EXERCISE PROMPT >>
Leaving out all pictures, write out word for word the lines from the one containing "[sl-icon-1] (515, 587)" to the end of the data below.

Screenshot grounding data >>

____

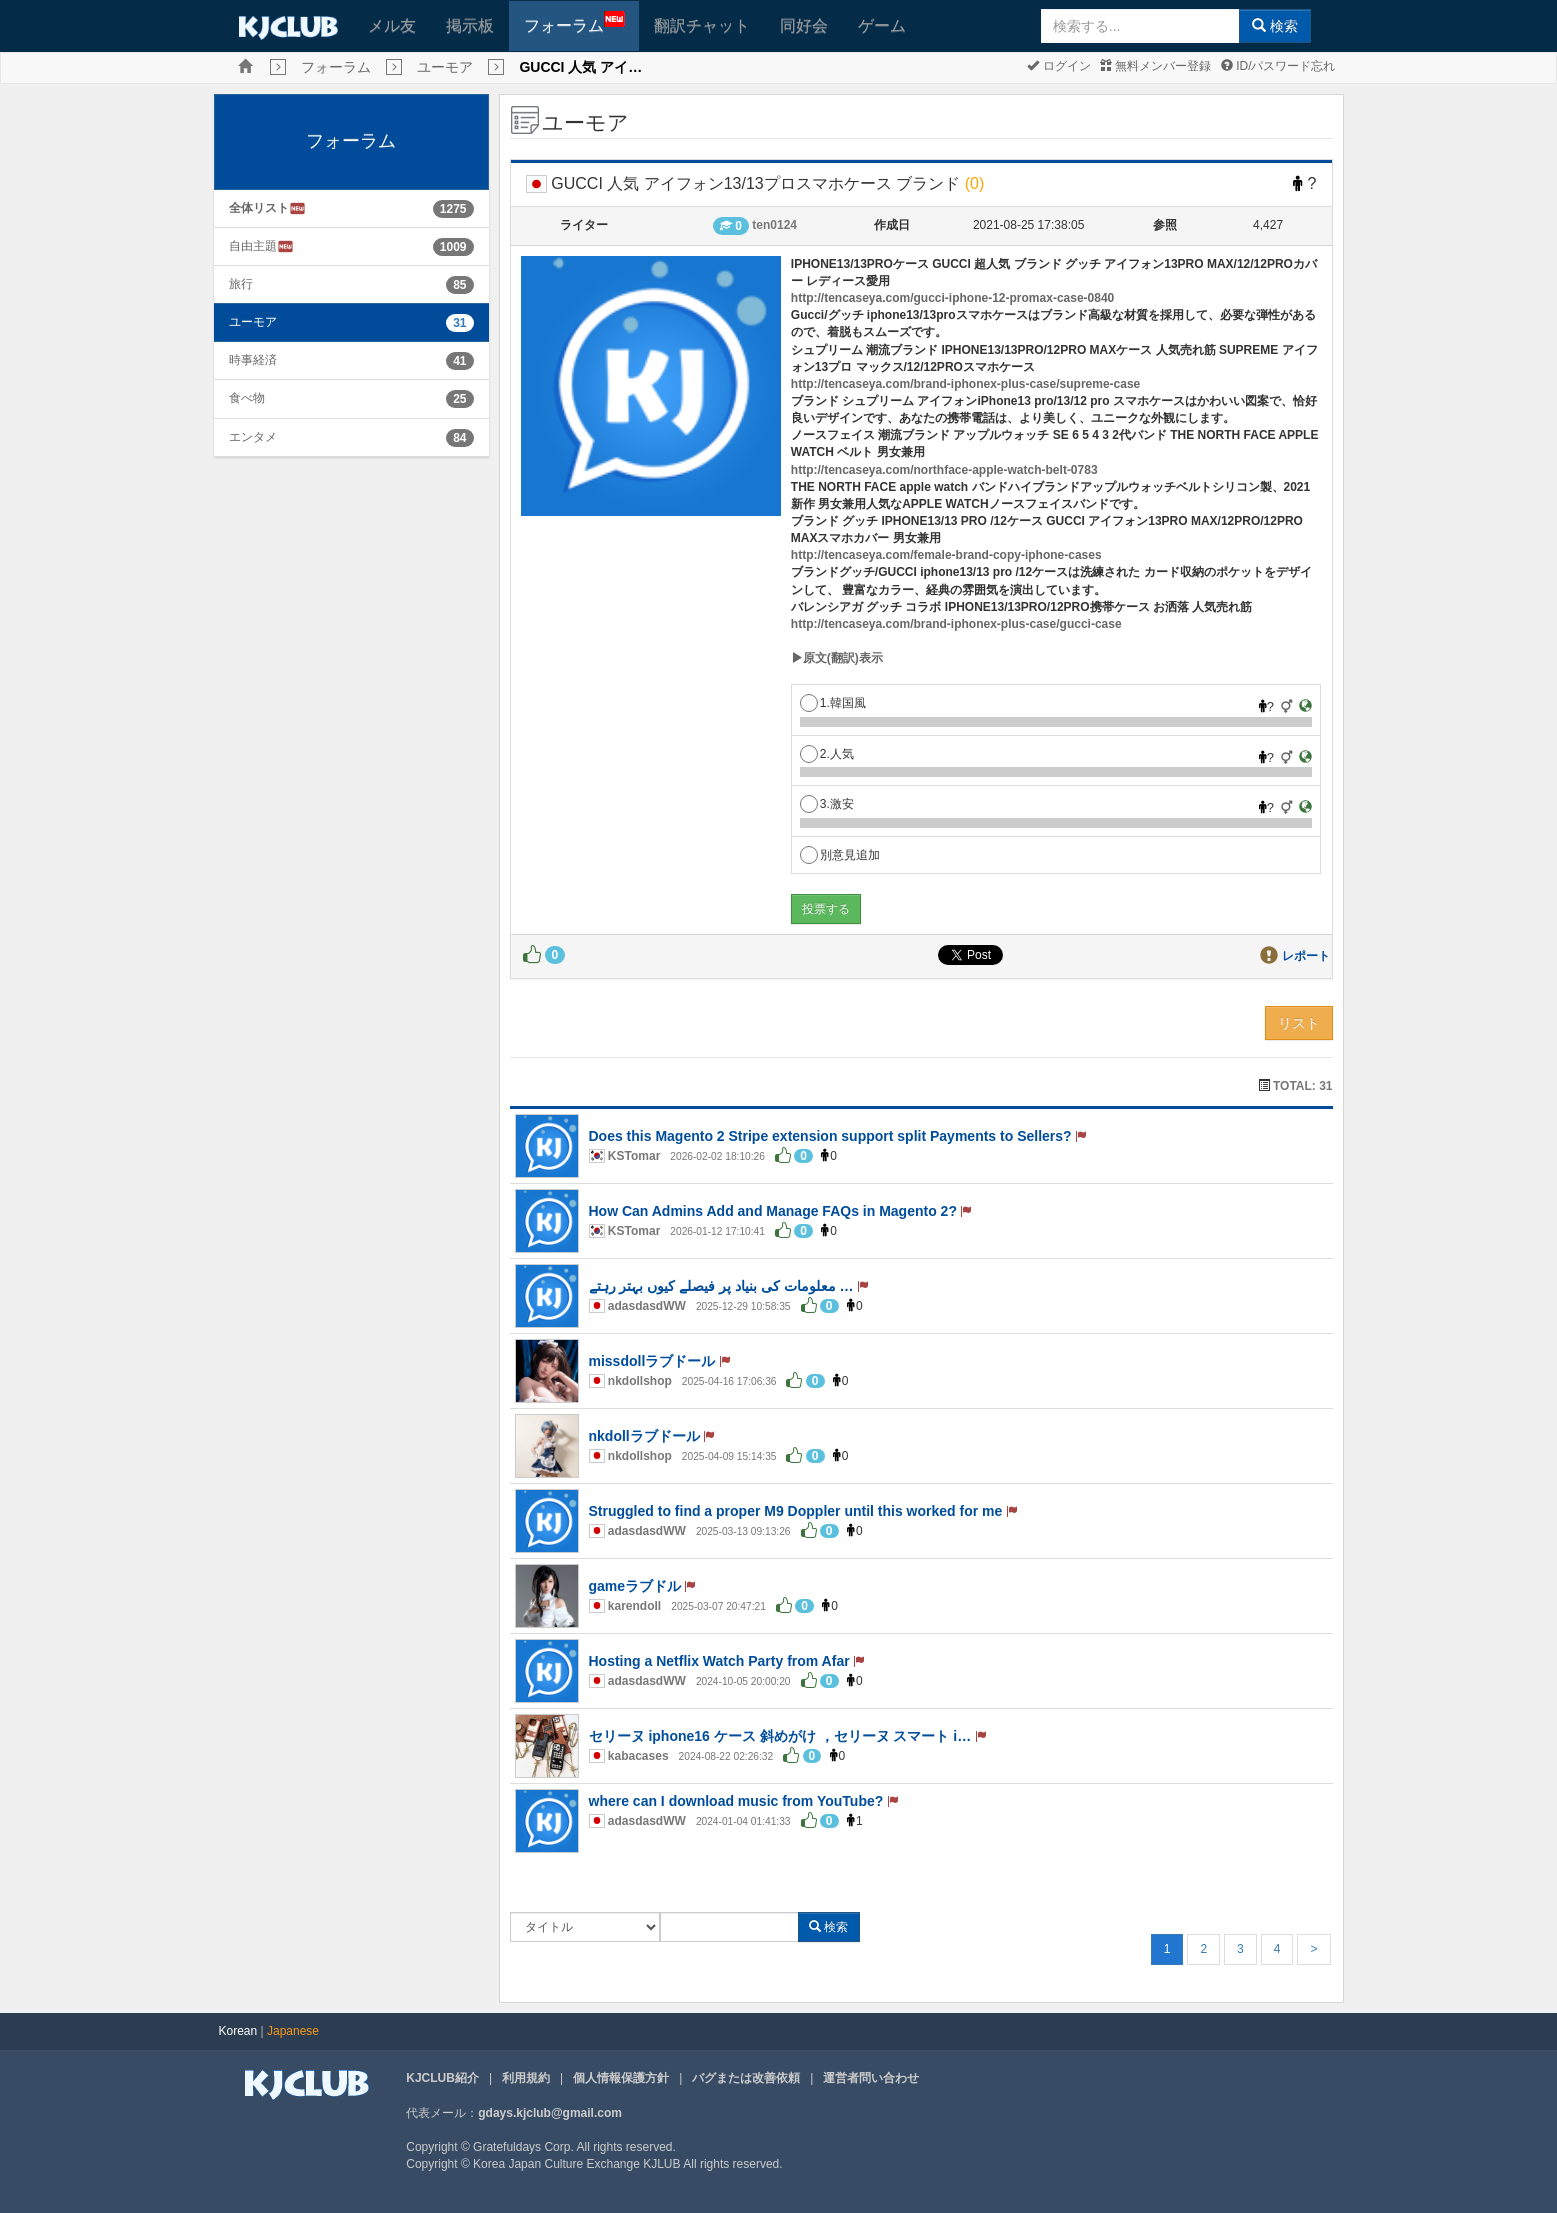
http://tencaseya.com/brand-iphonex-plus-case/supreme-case (965, 384)
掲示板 (470, 25)
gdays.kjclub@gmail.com (550, 2113)
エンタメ (253, 437)
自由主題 (261, 246)
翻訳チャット (702, 25)
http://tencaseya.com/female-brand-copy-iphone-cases (946, 555)
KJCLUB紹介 (442, 2078)
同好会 (804, 25)
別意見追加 (840, 855)
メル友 (392, 25)
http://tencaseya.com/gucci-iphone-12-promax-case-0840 (952, 298)
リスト (1299, 1023)
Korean (238, 2031)
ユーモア (445, 67)
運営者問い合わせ (871, 2078)
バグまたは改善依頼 (746, 2078)
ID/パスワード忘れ (1278, 66)
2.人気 (827, 754)
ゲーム (882, 25)
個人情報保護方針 (621, 2078)
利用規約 (526, 2078)
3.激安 (827, 804)
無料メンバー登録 (1155, 66)
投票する (826, 909)
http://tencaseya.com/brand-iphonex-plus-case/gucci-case (956, 624)
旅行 (241, 284)
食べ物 (247, 398)
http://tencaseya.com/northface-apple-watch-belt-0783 (944, 470)
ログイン (1058, 66)
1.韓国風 (833, 703)
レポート (1306, 956)
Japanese (293, 2031)
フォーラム (574, 22)
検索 (1275, 26)
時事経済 (253, 360)
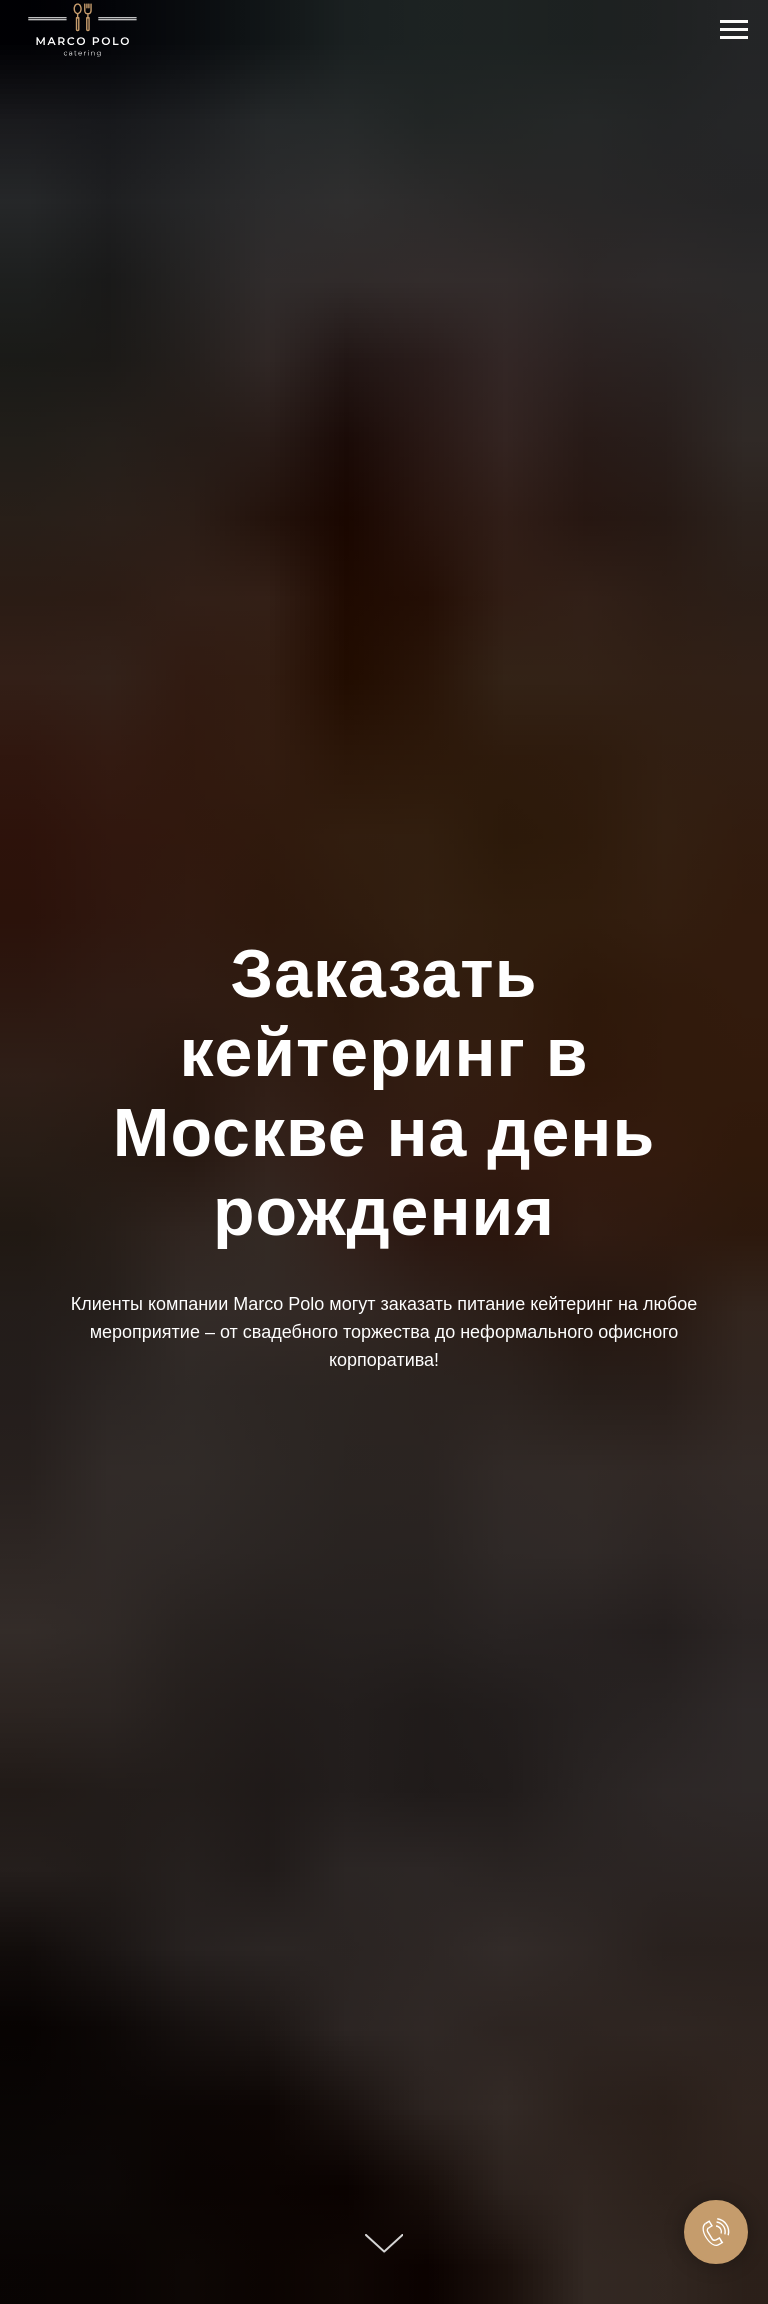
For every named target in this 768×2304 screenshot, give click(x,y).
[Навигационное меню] (734, 30)
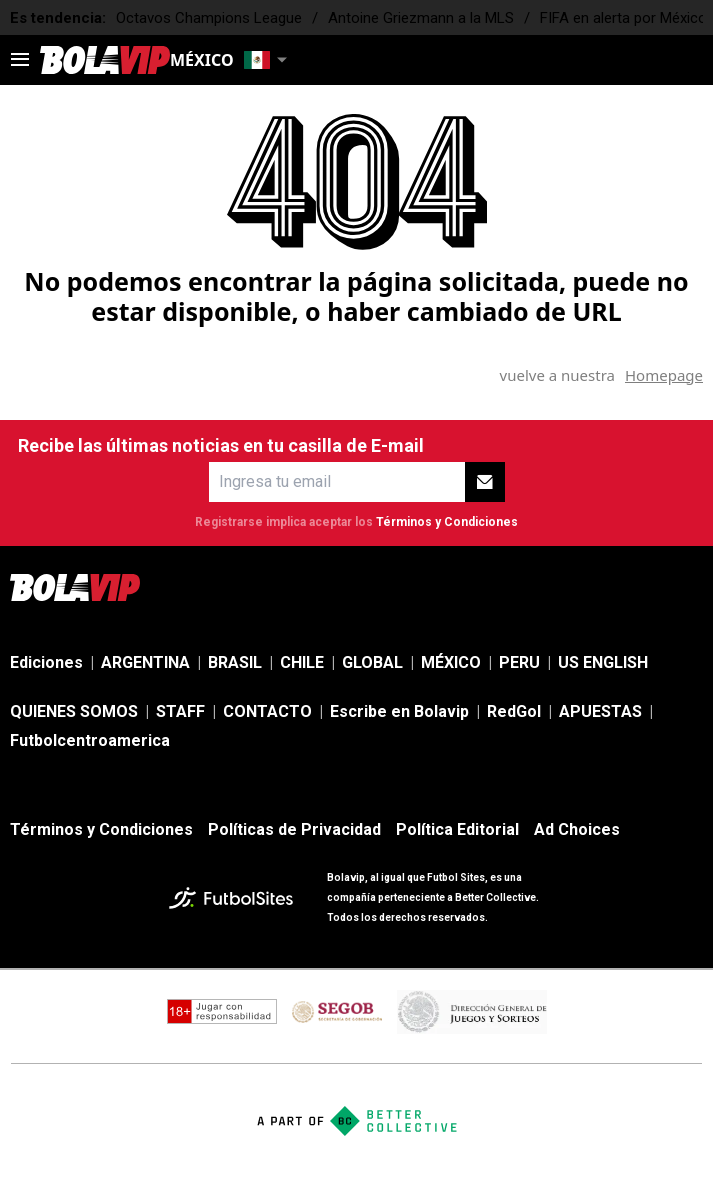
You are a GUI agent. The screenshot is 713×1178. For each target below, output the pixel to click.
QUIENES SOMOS (74, 711)
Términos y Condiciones (447, 522)
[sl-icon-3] (603, 587)
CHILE (302, 662)
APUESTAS (600, 711)
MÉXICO (451, 662)
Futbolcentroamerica (90, 740)
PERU (519, 662)
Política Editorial (457, 829)
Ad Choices (577, 829)
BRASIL (235, 662)
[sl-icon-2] (559, 587)
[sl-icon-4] (647, 587)
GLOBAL (372, 662)
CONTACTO (267, 711)
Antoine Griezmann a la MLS (421, 18)
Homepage (664, 375)
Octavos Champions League (209, 18)
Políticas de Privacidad (294, 829)
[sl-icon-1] (515, 587)
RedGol (514, 711)
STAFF (180, 711)
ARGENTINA (145, 662)
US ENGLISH (603, 662)
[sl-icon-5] (691, 587)
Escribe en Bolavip (399, 711)
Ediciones (46, 662)
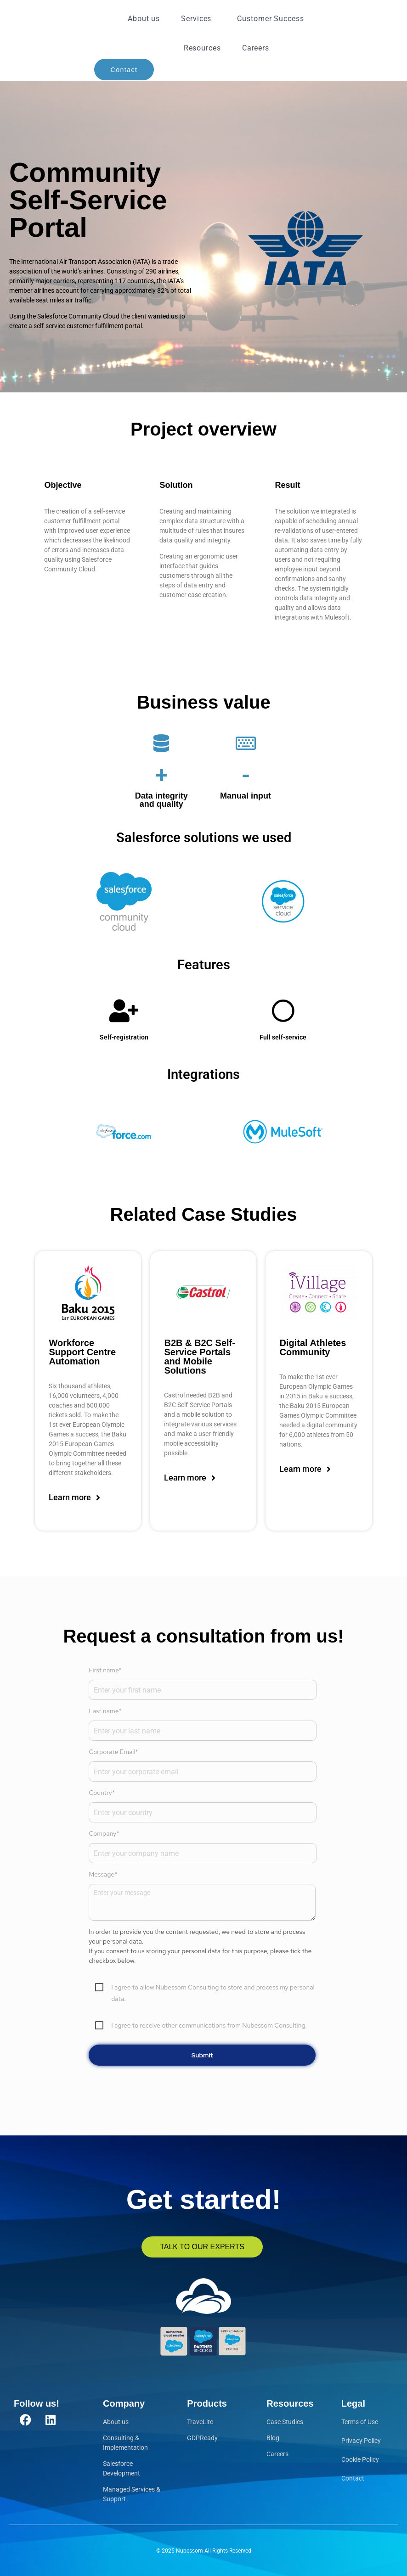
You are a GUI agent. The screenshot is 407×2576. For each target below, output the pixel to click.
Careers (255, 48)
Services (198, 18)
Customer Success (270, 18)
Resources (202, 48)
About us (144, 18)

____

SOLVED EXERCISE >>
[sl-icon-1] (515, 587)
RedGol (514, 711)
STAFF (180, 711)
ARGENTINA (145, 662)
US ENGLISH (603, 662)
[sl-icon-5] (691, 587)
Escribe en Bolavip (399, 711)
Ediciones (46, 662)
You are a GUI agent. The screenshot is 407×2576. For each target below, output the pixel to click.
Careers (255, 48)
Services (198, 18)
Customer Success (270, 18)
Resources (202, 48)
About us (144, 18)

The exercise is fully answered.